▶ _Dataset content_

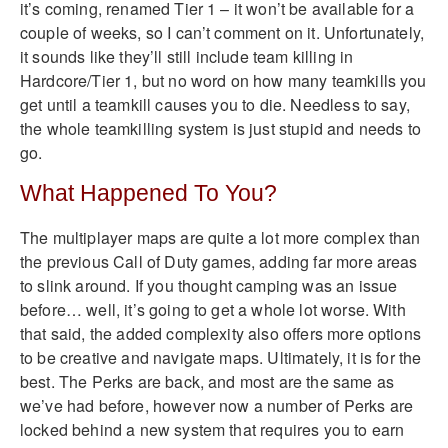
it’s coming, renamed Tier 1 – it won’t be available for a
couple of weeks, so I can’t comment on it. Unfortunately,
it sounds like they’ll still include team killing in
Hardcore/Tier 1, but no word on how many teamkills you
get until a teamkill causes you to die. Needless to say,
the whole teamkilling system is just stupid and needs to
go.
What Happened To You?
The multiplayer maps are quite a lot more complex than
the previous Call of Duty games, adding far more areas
to slink around. If you thought camping was an issue
before… well, it’s going to get a whole lot worse. With
that said, the added complexity also offers more options
to be creative and navigate maps. Ultimately, it is for the
best. The Perks are back, and most are the same as
we’ve had before, however now a number of Perks are
locked behind a new system that requires you to earn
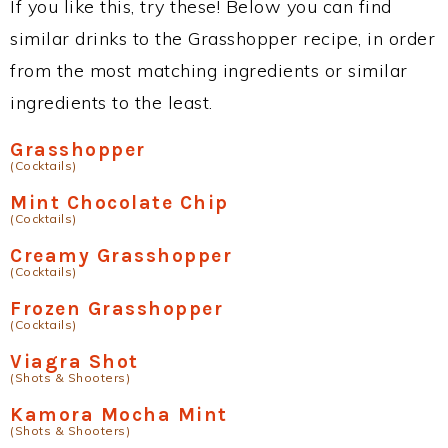
If you like this, try these! Below you can find
similar drinks to the Grasshopper recipe, in order
from the most matching ingredients or similar
ingredients to the least.
Grasshopper
(Cocktails)
Mint Chocolate Chip
(Cocktails)
Creamy Grasshopper
(Cocktails)
Frozen Grasshopper
(Cocktails)
Viagra Shot
(Shots & Shooters)
Kamora Mocha Mint
(Shots & Shooters)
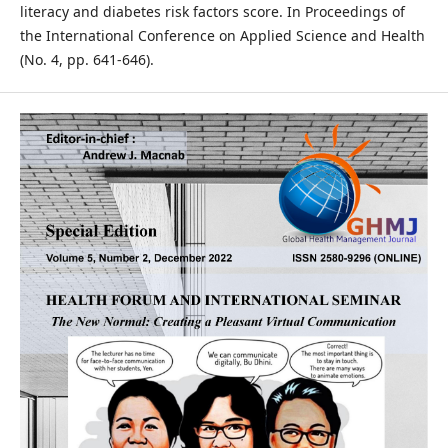
literacy and diabetes risk factors score. In Proceedings of
the International Conference on Applied Science and Health
(No. 4, pp. 641-646).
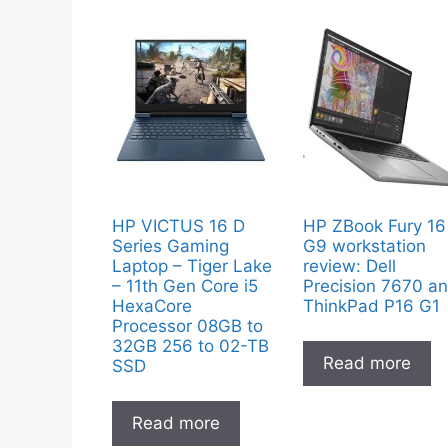
HP VICTUS 16 D
HP ZBook Fury 16
Series Gaming
G9 workstation
Laptop – Tiger Lake
review: Dell
– 11th Gen Core i5
Precision 7670 a
HexaCore
ThinkPad P16 G1
Processor 08GB to
32GB 256 to 02-TB
Read more
SSD
Read more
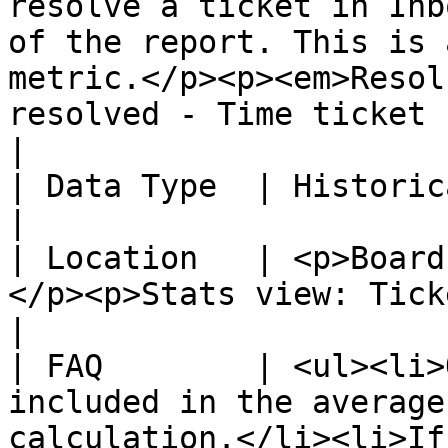
resolve a ticket in Inb
of the report. This is 
metric.</p><p><em>Resol
resolved - Time ticket created)</em></p>                                                                        
|

| Data Type  | Historical                                                                                                                                                                                                                                                                                                                                            
|

| Location   | <p>Board
</p><p>Stats view: Tickets created over time.</p>                                                                                                              
|

| FAQ        | <ul><li>
included in the average
calculation.</li><li>If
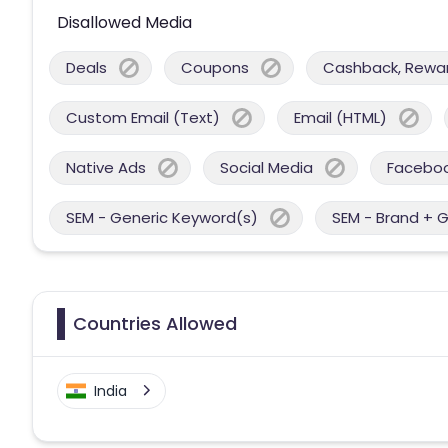
Disallowed Media
Deals
Coupons
Cashback, Reward
Custom Email (Text)
Email (HTML)
Native Ads
Social Media
Facebo
SEM - Generic Keyword(s)
SEM - Brand + 
Countries Allowed
India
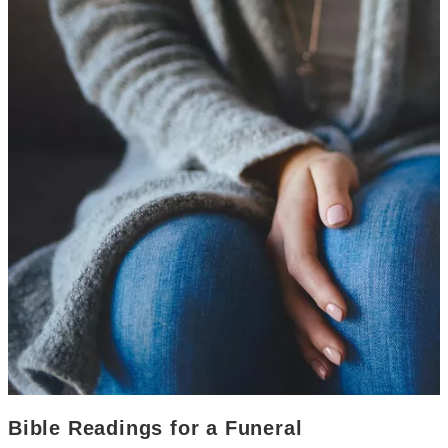
Bible Readings for a Funeral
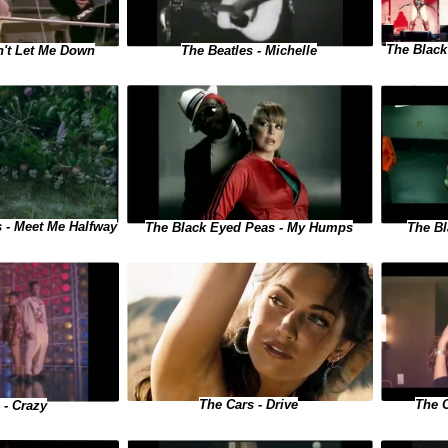
The Black
n't Let Me Down
The Beatles - Michelle
 - Meet Me Halfway
The Black Eyed Peas - My Humps
The Bl
The 
The Cars - Drive
 - Crazy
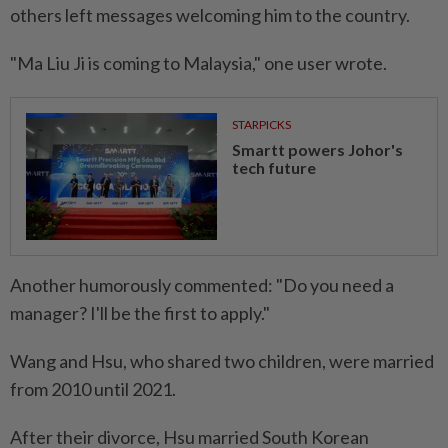
others left messages welcoming him to the country.
"Ma Liu Ji is coming to Malaysia," one user wrote.
STARPICKS
Smartt powers Johor's
tech future
Another humorously commented: "Do you need a
manager? I'll be the first to apply."
Wang and Hsu, who shared two children, were married
from 2010 until 2021.
After their divorce, Hsu married South Korean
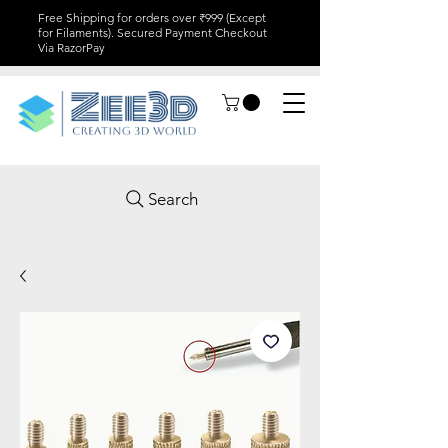
Free Shipping for orders over ₹999 (Except
for Filaments). Secured Payment Checkout
Via RazorPay
Search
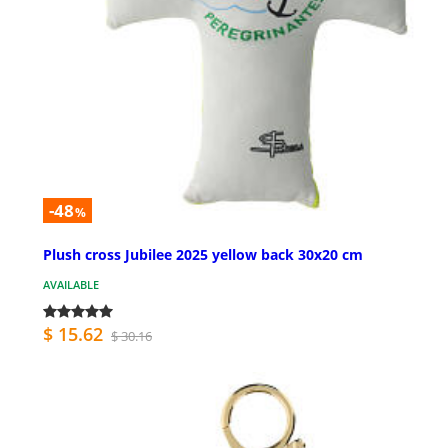
-48
%
Plush cross Jubilee 2025 yellow back 30x20 cm
AVAILABLE
$ 15.62
$ 30.16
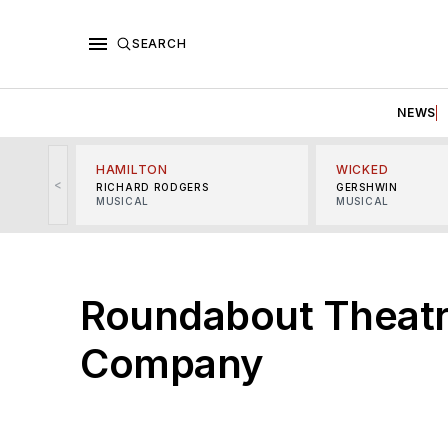
SEARCH
NEWS
HAMILTON
WICKED
<
RICHARD RODGERS
GERSHWIN
MUSICAL
MUSICAL
Roundabout Theat
Company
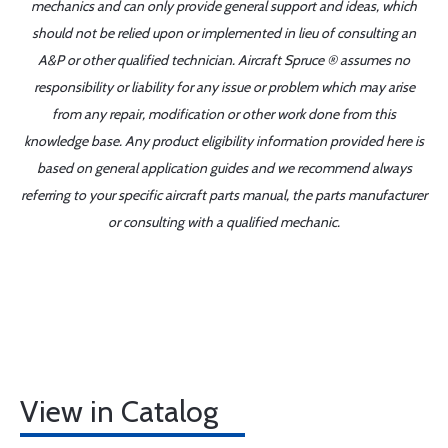
mechanics and can only provide general support and ideas, which
should not be relied upon or implemented in lieu of consulting an
A&P or other qualified technician. Aircraft Spruce ® assumes no
responsibility or liability for any issue or problem which may arise
from any repair, modification or other work done from this
knowledge base. Any product eligibility information provided here is
based on general application guides and we recommend always
referring to your specific aircraft parts manual, the parts manufacturer
or consulting with a qualified mechanic.
View in Catalog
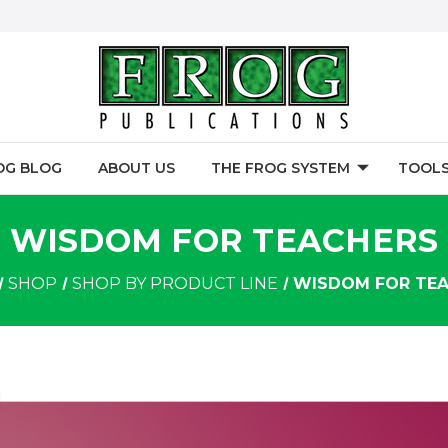
OG BLOG
ABOUT US
THE FROG SYSTEM
TOOLS
WISDOM FOR TEACHERS
SHOP
SHOP BY PRODUCT LINE
WISDOM FOR TE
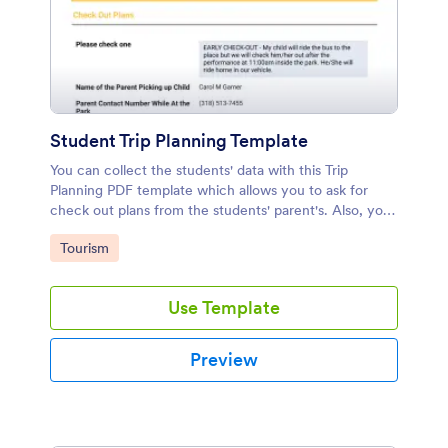
Student Trip Planning Template
You can collect the students' data with this Trip
Planning PDF template which allows you to ask for
check out plans from the students' parent's. Also, you
can collect students' any crucial information.
Go to Category:
Tourism
Use Template
Preview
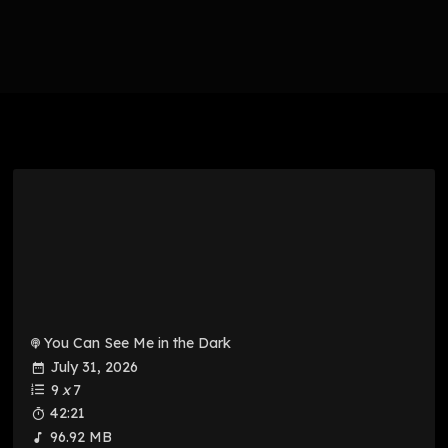
You Can See Me in the Dark
July 31, 2026
9
x
7
42:21
96.92 MB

▶ _Required work_
Print the entries above exactly, taking out only the pictures.

▶ _Completed task_
it’s coming, renamed Tier 1 – it won’t be available for a
couple of weeks, so I can’t comment on it. Unfortunately,
it sounds like they’ll still include team killing in
Hardcore/Tier 1, but no word on how many teamkills you
get until a teamkill causes you to die. Needless to say,
the whole teamkilling system is just stupid and needs to
go.
What Happened To You?
The multiplayer maps are quite a lot more complex than
the previous Call of Duty games, adding far more areas
to slink around. If you thought camping was an issue
before… well, it’s going to get a whole lot worse. With
that said, the added complexity also offers more options
to be creative and navigate maps. Ultimately, it is for the
best. The Perks are back, and most are the same as
we’ve had before, however now a number of Perks are
locked behind a new system that requires you to earn
If you like this, try these! Below you can find
similar drinks to the Grasshopper recipe, in order
from the most matching ingredients or similar
ingredients to the least.
Grasshopper
(Cocktails)
Mint Chocolate Chip
(Cocktails)
Creamy Grasshopper
(Cocktails)
Frozen Grasshopper
(Cocktails)
Viagra Shot
(Shots & Shooters)
Kamora Mocha Mint
(Shots & Shooters)
literacy and diabetes risk factors score. In Proceedings of
the International Conference on Applied Science and Health
(No. 4, pp. 641-646).
HP VICTUS 16 D
HP ZBook Fury 16
Series Gaming
G9 workstation
Laptop – Tiger Lake
review: Dell
– 11th Gen Core i5
Precision 7670 a
HexaCore
ThinkPad P16 G1
Processor 08GB to
32GB 256 to 02-TB
Read more
SSD
Read more
resolve a ticket in Inb
of the report. This is 
metric.</p><p><em>Resol
resolved - Time ticket created)</em></p>                                                                        
|

| Data Type  | Historical                                                                                                                                                                                                                                                                                                                                            
|

| Location   | <p>Board
</p><p>Stats view: Tickets created over time.</p>                                                                                                              
|

| FAQ        | <ul><li>
included in the average
calculation.</li><li>If
Disallowed Media
Deals
Coupons
Cashback, Reward
Custom Email (Text)
Email (HTML)
Native Ads
Social Media
Facebo
SEM - Generic Keyword(s)
SEM - Brand + 
Countries Allowed
India
Bible Readings for a Funeral
The Black
n't Let Me Down
The Beatles - Michelle
 - Meet Me Halfway
The Black Eyed Peas - My Humps
The Bl
The 
The Cars - Drive
 - Crazy
others left messages welcoming him to the country.
"Ma Liu Ji is coming to Malaysia," one user wrote.
STARPICKS
Smartt powers Johor's
tech future
Another humorously commented: "Do you need a
manager? I'll be the first to apply."
Wang and Hsu, who shared two children, were married
from 2010 until 2021.
After their divorce, Hsu married South Korean
Free Shipping for orders over ₹999 (Except
for Filaments). Secured Payment Checkout
Via RazorPay
Search
-48
%
Plush cross Jubilee 2025 yellow back 30x20 cm
AVAILABLE
$ 15.62
$ 30.16
SEARCH
NEWS
HAMILTON
WICKED
<
RICHARD RODGERS
GERSHWIN
MUSICAL
MUSICAL
Roundabout Theat
Company
mechanics and can only provide general support and ideas, which
should not be relied upon or implemented in lieu of consulting an
A&P or other qualified technician. Aircraft Spruce ® assumes no
responsibility or liability for any issue or problem which may arise
from any repair, modification or other work done from this
knowledge base. Any product eligibility information provided here is
based on general application guides and we recommend always
referring to your specific aircraft parts manual, the parts manufacturer
or consulting with a qualified mechanic.
View in Catalog
OG BLOG
ABOUT US
THE FROG SYSTEM
TOOLS
WISDOM FOR TEACHERS
SHOP
SHOP BY PRODUCT LINE
WISDOM FOR TE
Student Trip Planning Template
You can collect the students' data with this Trip
Planning PDF template which allows you to ask for
check out plans from the students' parent's. Also, you
can collect students' any crucial information.
Go to Category:
Tourism
Use Template
Preview
You Can See Me in the Dark
July 31, 2026
9
x
7
42:21
96.92 MB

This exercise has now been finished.